● **Your instructions**
Retype the lines below exactly, but only those from the line that has "mémoriser, règles, retenir" through the line that has "2011 Belgien". Omit every picture.

● **Stored data**
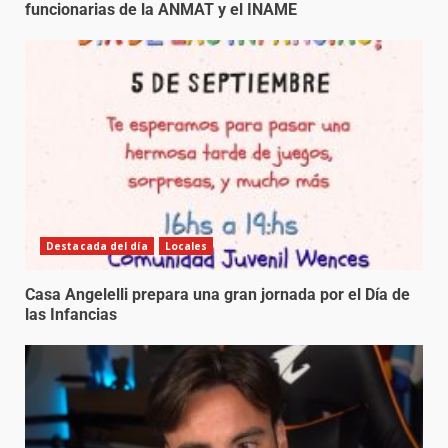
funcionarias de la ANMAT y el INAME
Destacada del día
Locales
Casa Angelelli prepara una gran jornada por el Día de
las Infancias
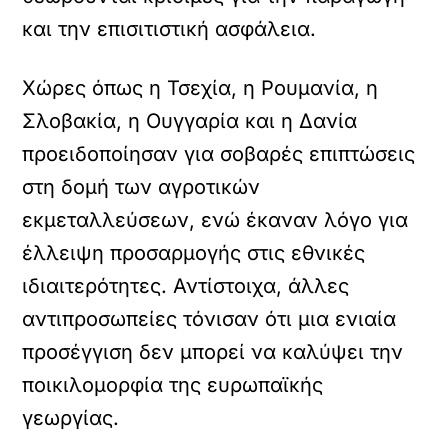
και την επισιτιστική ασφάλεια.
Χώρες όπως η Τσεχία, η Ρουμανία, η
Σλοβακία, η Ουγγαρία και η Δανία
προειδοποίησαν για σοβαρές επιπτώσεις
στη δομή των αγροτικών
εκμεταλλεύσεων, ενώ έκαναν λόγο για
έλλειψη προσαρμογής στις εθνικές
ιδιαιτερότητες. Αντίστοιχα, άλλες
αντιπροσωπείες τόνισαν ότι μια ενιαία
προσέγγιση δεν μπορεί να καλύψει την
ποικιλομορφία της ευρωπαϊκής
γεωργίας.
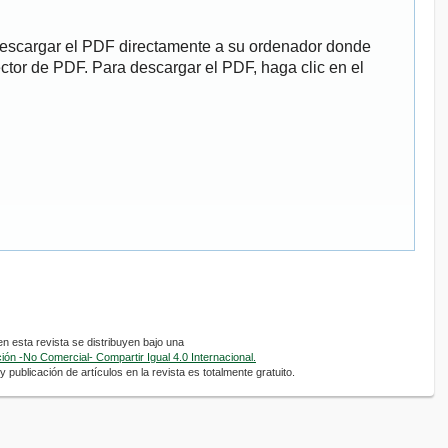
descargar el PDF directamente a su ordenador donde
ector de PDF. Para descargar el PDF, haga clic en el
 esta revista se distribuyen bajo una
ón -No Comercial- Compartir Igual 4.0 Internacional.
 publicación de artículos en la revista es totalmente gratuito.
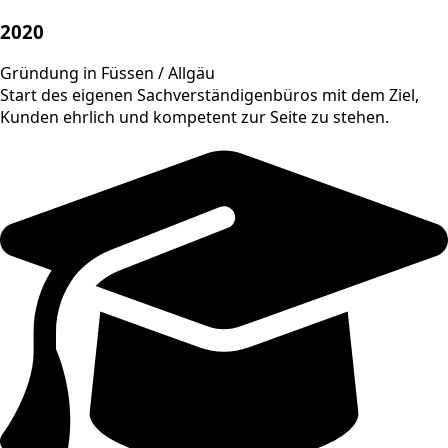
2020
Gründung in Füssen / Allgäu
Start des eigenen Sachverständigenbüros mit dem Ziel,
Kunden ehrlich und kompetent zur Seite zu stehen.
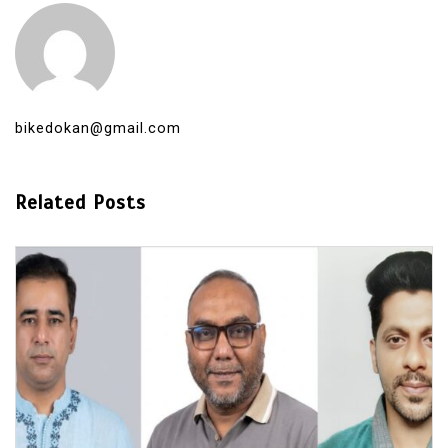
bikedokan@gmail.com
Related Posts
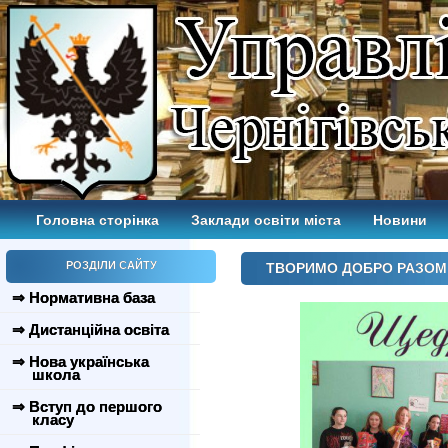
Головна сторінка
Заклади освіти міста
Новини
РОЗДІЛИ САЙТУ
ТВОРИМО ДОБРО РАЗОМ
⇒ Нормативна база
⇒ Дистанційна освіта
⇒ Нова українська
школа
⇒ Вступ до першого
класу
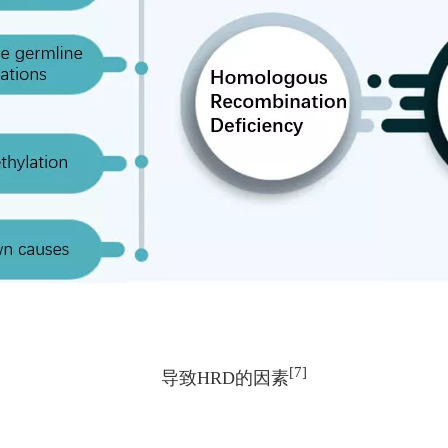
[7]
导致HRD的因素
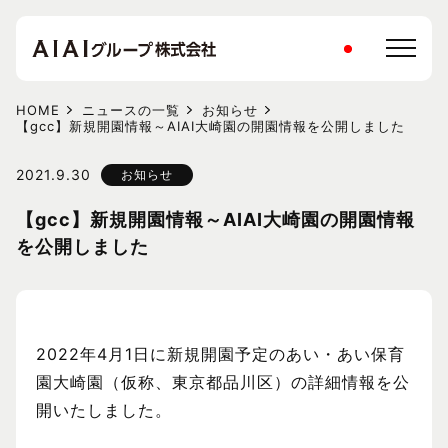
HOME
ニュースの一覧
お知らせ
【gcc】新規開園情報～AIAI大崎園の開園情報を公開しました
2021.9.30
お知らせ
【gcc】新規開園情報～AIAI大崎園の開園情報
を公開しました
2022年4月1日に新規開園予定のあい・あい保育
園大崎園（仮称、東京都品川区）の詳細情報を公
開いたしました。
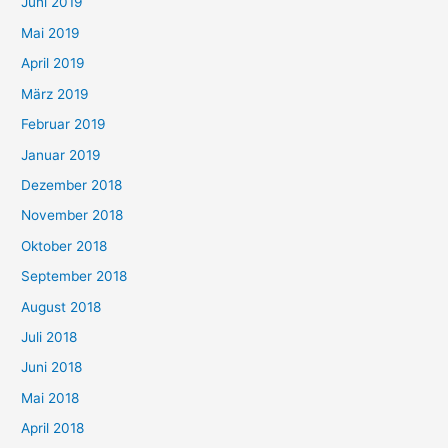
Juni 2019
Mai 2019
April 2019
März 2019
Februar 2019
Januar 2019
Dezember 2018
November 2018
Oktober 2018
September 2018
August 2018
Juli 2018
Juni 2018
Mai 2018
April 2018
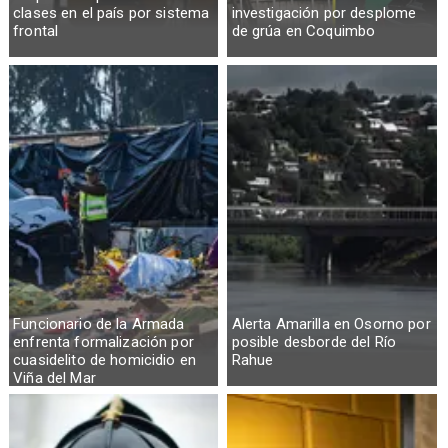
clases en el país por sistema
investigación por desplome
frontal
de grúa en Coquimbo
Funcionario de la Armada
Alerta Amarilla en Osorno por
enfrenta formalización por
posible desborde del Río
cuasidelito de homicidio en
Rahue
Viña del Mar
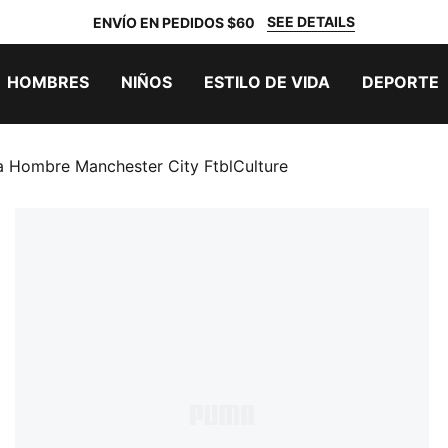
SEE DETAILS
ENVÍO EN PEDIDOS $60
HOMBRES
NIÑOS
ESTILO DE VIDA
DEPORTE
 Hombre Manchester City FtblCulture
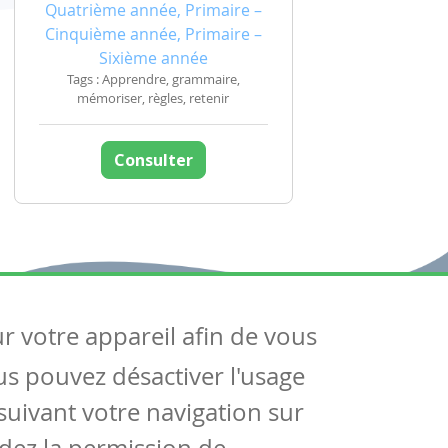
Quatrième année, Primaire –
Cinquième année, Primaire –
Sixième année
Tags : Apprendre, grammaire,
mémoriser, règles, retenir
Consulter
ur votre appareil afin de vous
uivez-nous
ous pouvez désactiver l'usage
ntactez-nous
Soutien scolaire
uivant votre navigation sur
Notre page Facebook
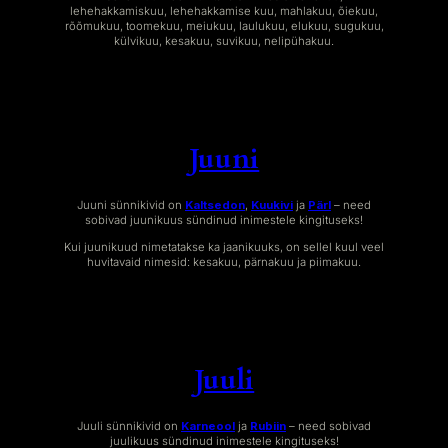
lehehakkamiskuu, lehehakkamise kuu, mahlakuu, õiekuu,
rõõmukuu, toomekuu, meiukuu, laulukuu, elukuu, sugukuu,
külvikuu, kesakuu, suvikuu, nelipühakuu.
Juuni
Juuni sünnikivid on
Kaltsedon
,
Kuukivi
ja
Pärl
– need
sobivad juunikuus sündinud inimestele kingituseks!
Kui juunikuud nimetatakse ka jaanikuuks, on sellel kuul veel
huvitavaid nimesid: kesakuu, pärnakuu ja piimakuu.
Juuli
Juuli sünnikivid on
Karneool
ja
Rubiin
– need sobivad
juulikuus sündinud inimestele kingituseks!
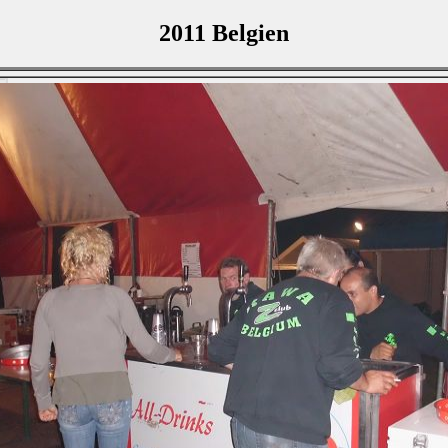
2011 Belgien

---

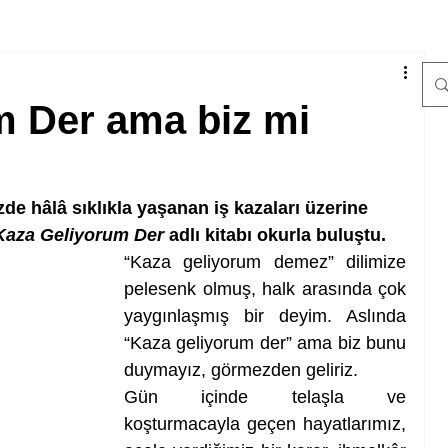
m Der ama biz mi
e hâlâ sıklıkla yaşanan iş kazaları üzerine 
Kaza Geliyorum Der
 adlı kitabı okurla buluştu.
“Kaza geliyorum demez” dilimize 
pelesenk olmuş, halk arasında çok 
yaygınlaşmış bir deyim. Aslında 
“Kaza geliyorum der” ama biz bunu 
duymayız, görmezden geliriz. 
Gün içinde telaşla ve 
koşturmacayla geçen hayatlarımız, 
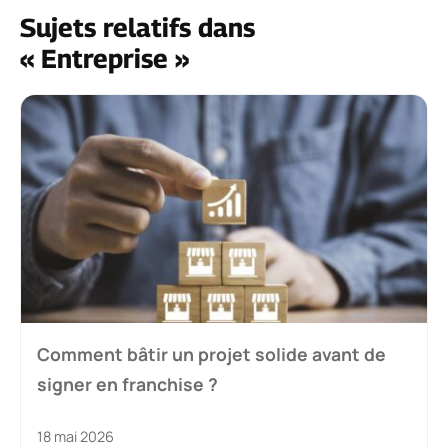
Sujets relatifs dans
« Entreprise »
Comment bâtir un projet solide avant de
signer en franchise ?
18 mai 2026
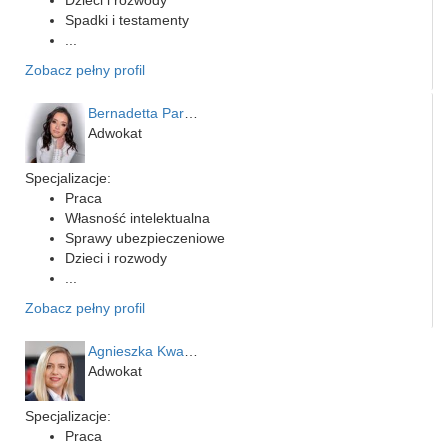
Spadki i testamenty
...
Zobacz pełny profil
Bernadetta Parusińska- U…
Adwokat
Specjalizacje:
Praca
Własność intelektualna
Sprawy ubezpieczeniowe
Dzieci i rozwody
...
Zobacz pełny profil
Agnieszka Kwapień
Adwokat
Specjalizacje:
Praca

...

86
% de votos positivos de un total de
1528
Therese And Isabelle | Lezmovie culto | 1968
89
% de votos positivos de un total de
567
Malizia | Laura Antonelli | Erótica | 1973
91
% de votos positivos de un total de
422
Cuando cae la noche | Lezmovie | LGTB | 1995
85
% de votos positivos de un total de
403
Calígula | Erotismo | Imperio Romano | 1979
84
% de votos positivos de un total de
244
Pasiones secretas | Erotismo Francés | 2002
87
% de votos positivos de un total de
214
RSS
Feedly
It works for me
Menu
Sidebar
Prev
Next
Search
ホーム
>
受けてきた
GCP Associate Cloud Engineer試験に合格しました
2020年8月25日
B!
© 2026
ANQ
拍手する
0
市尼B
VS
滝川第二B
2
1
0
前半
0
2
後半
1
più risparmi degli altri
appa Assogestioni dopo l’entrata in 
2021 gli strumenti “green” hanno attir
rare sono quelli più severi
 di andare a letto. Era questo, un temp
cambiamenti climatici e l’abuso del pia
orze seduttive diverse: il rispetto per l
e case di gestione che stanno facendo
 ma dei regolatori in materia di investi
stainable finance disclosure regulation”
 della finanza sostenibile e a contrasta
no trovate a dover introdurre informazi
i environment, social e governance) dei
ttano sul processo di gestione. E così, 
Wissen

● **Solved problem**
mémoriser, règles, retenir
Consulter
ur votre appareil afin de vous
uivez-nous
ous pouvez désactiver l'usage
ntactez-nous
Soutien scolaire
uivant votre navigation sur
Notre page Facebook
lehehakkamiskuu, lehehakkamise kuu, mahlakuu, õiekuu,
rõõmukuu, toomekuu, meiukuu, laulukuu, elukuu, sugukuu,
külvikuu, kesakuu, suvikuu, nelipühakuu.
Juuni
Juuni sünnikivid on
Kaltsedon
,
Kuukivi
ja
Pärl
– need
sobivad juunikuus sündinud inimestele kingituseks!
Kui juunikuud nimetatakse ka jaanikuuks, on sellel kuul veel
huvitavaid nimesid: kesakuu, pärnakuu ja piimakuu.
Juuli
Juuli sünnikivid on
Karneool
ja
Rubiin
– need sobivad
juulikuus sündinud inimestele kingituseks!
2011 Belgien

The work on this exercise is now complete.